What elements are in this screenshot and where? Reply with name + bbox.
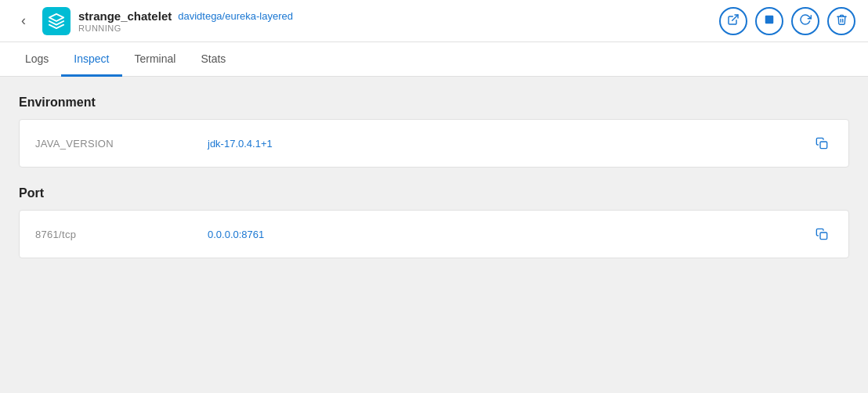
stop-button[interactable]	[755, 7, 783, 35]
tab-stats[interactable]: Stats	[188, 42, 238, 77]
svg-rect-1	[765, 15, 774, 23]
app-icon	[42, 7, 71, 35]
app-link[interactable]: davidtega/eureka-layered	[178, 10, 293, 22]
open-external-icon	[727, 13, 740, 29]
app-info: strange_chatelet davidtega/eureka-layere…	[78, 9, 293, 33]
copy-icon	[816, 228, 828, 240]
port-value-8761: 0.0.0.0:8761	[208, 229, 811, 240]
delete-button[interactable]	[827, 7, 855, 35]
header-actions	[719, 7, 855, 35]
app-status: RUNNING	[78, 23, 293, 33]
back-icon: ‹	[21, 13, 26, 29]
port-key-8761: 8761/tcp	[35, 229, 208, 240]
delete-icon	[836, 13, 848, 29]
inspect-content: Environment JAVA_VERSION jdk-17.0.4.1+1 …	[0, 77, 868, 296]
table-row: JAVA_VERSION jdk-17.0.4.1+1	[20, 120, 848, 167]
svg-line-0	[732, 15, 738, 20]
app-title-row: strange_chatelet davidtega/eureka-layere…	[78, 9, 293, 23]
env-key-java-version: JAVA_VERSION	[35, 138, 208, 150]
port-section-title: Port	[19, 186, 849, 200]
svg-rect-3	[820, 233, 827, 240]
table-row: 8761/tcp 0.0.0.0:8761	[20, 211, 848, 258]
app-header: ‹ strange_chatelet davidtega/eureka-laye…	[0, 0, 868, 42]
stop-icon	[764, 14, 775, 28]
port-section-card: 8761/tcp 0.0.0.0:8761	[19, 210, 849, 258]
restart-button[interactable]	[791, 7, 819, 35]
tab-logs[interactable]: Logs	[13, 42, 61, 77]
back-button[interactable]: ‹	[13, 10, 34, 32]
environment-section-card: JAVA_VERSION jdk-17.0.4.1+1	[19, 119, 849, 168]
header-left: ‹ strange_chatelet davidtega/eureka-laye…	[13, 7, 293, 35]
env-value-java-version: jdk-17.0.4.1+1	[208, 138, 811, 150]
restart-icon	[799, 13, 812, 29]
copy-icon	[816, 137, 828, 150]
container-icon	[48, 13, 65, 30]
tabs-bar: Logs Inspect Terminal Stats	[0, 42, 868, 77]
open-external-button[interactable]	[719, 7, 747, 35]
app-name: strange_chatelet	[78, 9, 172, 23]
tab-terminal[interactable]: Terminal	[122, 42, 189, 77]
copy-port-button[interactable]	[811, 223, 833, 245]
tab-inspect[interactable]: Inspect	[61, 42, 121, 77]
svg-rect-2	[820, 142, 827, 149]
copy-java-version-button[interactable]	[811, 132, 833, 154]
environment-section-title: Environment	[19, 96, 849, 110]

++++++++++++++++++++

What the task asks =>
The listing must be repeated word for word, and none of its pictures may appear in the copy.

Result of the exercise =>
What elements are in this screenshot and where? Reply with name + bbox.
stop-button[interactable]	[755, 7, 783, 35]
tab-stats[interactable]: Stats	[188, 42, 238, 77]
svg-rect-1	[765, 15, 774, 23]
app-icon	[42, 7, 71, 35]
app-link[interactable]: davidtega/eureka-layered	[178, 10, 293, 22]
open-external-icon	[727, 13, 740, 29]
app-info: strange_chatelet davidtega/eureka-layere…	[78, 9, 293, 33]
copy-icon	[816, 228, 828, 240]
port-value-8761: 0.0.0.0:8761	[208, 229, 811, 240]
delete-button[interactable]	[827, 7, 855, 35]
header-actions	[719, 7, 855, 35]
app-status: RUNNING	[78, 23, 293, 33]
back-icon: ‹	[21, 13, 26, 29]
port-key-8761: 8761/tcp	[35, 229, 208, 240]
delete-icon	[836, 13, 848, 29]
inspect-content: Environment JAVA_VERSION jdk-17.0.4.1+1 …	[0, 77, 868, 296]
table-row: JAVA_VERSION jdk-17.0.4.1+1	[20, 120, 848, 167]
svg-line-0	[732, 15, 738, 20]
app-title-row: strange_chatelet davidtega/eureka-layere…	[78, 9, 293, 23]
env-key-java-version: JAVA_VERSION	[35, 138, 208, 150]
port-section-title: Port	[19, 186, 849, 200]
svg-rect-3	[820, 233, 827, 240]
table-row: 8761/tcp 0.0.0.0:8761	[20, 211, 848, 258]
app-header: ‹ strange_chatelet davidtega/eureka-laye…	[0, 0, 868, 42]
stop-icon	[764, 14, 775, 28]
port-section-card: 8761/tcp 0.0.0.0:8761	[19, 210, 849, 258]
restart-button[interactable]	[791, 7, 819, 35]
tab-logs[interactable]: Logs	[13, 42, 61, 77]
back-button[interactable]: ‹	[13, 10, 34, 32]
environment-section-card: JAVA_VERSION jdk-17.0.4.1+1	[19, 119, 849, 168]
header-left: ‹ strange_chatelet davidtega/eureka-laye…	[13, 7, 293, 35]
env-value-java-version: jdk-17.0.4.1+1	[208, 138, 811, 150]
restart-icon	[799, 13, 812, 29]
copy-icon	[816, 137, 828, 150]
container-icon	[48, 13, 65, 30]
tabs-bar: Logs Inspect Terminal Stats	[0, 42, 868, 77]
open-external-button[interactable]	[719, 7, 747, 35]
app-name: strange_chatelet	[78, 9, 172, 23]
tab-terminal[interactable]: Terminal	[122, 42, 189, 77]
copy-port-button[interactable]	[811, 223, 833, 245]
tab-inspect[interactable]: Inspect	[61, 42, 121, 77]
svg-rect-2	[820, 142, 827, 149]
copy-java-version-button[interactable]	[811, 132, 833, 154]
environment-section-title: Environment	[19, 96, 849, 110]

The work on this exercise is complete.